Semaphores are sometimes used to synchronize access to a shared resource. When a task enters a critical section to access globally shared resources, it tries to “take” the semaphore. If the semaphore is already taken, meaning another task is executing the critical section, the RTOS kernel will suspend the task until the other task releases the semaphore.
This relatively common pattern creates a potential problem where a low-priority task holding the semaphore can be preempted by an unrelated medium-priority task. Then all tasks waiting for the semaphore are delayed, even higher-priority tasks. Consequently, a high-priority task must wait for a lower-priority task—in other words, priority inversion.
One high-profile case where a priority inversion caused problems occurred on a NASA spacecraft (Fig. 5). During the Pathfinder mission to Mars in 1997, NASA engineers had overlooked a priority-inversion problem: More than occasionally, a long-running task could block a high-priority task from executing, which then caused a watchdog timer to expire. This resulted in a total system reset during the mission—though the NASA engineers managed to solve the issue in a few days. They were able to reproduce the circumstances on Earth, on a copy of the system, while tracing the system execution and eventually located the problem.
Priority Inheritance
An RTOS feature known as priority inheritance can be used to avoid priority inversions. Inheritance temporarily raises the scheduling priority of the task holding the resource to the same level as the waiting task, which avoids preemptions by middle-priority tasks. This is often provided by mutex objects, which are similar to semaphores but specifically intended for mutual exclusion.
When a high-priority task attempts to take a mutex, it’s still blocked until the holding task releases it. But during this time, the holding low-priority task inherits the priority of the waiting high-priority task. This means a middle-priority task can’t preempt the running task until after it has finished the critical section and released the mutex.

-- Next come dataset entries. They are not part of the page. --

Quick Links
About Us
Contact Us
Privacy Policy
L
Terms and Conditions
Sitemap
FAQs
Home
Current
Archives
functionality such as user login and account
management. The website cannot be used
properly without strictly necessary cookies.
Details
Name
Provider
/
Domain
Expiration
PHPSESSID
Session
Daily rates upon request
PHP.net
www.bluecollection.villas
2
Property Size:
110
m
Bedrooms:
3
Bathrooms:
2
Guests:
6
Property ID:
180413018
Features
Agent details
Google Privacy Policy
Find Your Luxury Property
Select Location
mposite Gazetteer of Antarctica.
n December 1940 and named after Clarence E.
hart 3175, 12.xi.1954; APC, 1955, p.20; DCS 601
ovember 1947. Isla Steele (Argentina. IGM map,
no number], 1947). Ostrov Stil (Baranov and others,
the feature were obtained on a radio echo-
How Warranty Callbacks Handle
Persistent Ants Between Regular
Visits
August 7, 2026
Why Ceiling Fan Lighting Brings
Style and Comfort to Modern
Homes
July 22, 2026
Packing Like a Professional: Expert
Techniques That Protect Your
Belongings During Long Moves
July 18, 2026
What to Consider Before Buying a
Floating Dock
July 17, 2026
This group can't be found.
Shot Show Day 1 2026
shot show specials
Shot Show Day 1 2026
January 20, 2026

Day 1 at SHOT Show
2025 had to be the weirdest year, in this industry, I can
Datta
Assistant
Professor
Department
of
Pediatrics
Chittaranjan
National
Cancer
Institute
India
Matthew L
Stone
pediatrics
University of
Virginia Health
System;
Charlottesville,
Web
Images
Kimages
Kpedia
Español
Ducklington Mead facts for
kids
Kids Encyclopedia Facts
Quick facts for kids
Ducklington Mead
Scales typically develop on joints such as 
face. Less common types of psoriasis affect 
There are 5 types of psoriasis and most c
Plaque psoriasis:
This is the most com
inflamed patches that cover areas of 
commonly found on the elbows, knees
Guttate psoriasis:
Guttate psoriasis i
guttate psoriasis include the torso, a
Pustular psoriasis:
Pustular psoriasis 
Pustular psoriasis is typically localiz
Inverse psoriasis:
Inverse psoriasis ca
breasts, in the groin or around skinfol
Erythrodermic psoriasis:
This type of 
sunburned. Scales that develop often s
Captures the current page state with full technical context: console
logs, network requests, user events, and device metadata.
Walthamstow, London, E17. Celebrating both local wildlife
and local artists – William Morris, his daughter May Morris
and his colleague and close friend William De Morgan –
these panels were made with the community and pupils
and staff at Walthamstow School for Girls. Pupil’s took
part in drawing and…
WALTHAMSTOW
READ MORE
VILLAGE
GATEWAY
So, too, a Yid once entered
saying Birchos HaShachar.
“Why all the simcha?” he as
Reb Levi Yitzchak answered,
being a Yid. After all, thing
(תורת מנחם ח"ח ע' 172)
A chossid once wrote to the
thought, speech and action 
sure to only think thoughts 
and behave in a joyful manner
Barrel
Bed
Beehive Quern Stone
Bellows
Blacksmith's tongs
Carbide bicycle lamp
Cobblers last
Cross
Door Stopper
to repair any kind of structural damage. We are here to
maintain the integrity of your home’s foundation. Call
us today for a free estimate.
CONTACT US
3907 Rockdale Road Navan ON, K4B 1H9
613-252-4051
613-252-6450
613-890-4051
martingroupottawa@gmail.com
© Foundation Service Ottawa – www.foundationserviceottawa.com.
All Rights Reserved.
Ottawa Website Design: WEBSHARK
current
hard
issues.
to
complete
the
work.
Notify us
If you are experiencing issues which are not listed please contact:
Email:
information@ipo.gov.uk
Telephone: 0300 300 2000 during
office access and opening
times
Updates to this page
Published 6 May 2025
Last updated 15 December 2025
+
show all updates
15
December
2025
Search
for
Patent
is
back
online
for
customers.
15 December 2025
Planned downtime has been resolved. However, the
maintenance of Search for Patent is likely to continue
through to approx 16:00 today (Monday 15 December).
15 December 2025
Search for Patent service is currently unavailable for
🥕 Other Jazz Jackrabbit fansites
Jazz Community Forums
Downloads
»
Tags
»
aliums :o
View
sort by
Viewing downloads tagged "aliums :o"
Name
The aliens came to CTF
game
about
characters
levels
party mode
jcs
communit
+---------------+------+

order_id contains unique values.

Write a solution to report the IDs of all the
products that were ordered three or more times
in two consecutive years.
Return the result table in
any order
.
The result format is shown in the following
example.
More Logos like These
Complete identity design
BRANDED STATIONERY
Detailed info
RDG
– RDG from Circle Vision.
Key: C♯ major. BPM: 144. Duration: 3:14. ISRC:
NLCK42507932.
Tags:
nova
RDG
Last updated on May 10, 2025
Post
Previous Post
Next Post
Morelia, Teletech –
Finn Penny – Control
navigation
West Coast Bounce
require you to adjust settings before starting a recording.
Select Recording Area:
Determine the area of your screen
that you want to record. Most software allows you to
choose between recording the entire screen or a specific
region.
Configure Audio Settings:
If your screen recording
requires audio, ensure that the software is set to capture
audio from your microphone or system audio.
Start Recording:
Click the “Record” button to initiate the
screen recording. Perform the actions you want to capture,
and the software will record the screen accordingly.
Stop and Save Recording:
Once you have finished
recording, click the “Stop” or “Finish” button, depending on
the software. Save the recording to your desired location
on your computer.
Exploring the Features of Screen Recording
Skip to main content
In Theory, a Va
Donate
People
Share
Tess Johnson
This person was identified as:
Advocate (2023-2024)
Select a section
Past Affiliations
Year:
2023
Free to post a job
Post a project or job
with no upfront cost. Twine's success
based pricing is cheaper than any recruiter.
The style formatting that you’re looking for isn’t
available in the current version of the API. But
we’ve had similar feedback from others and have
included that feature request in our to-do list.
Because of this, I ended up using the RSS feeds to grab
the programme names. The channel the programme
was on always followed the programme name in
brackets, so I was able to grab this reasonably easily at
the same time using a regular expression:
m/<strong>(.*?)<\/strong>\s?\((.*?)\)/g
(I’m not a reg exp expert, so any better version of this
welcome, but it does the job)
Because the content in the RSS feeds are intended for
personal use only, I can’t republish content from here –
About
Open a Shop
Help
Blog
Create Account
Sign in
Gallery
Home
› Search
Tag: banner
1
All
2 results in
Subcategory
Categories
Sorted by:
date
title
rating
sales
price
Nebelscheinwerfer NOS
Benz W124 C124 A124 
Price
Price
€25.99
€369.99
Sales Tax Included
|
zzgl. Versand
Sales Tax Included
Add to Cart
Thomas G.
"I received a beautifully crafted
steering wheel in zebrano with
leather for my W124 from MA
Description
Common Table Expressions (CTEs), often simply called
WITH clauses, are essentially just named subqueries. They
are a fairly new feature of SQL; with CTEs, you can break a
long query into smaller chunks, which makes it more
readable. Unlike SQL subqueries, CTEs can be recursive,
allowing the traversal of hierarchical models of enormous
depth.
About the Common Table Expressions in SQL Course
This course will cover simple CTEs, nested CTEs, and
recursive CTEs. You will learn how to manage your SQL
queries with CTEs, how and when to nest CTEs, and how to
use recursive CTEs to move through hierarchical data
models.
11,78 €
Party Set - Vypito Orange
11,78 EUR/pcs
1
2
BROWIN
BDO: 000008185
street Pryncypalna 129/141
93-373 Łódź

The priority changes can be seen clearly in Figure 6. Without priority inheritance, the middle fragment of the low-priority task wouldn’t have executed (and released the resource) until after the middle-priority task had completed.
To avoid such problems, many real-time operating systems provide mutex objects where priority inheritance is enabled by default. In the Pathfinder case, the priority inheritance was an option when creating the mutex and the NASA engineers had decided to switch it off to make the mutex operations a bit faster. Apparently, this wasn’t a great idea.
So, using mutexes with priority inheritance to protect critical sections of code, rather than semaphores, can be useful to avoid priority-inversion problems. They may, however, still occur when other shared resources (e.g., message queues) are blocking the execution.
Trace tools such as Tracealyzer provide detailed analysis of a system in operation. Thus, developers can see how tasks are running and how they’re interacting, helping them to identify elusive runtime issues such as priority inversions and thereby enhancing system reliability.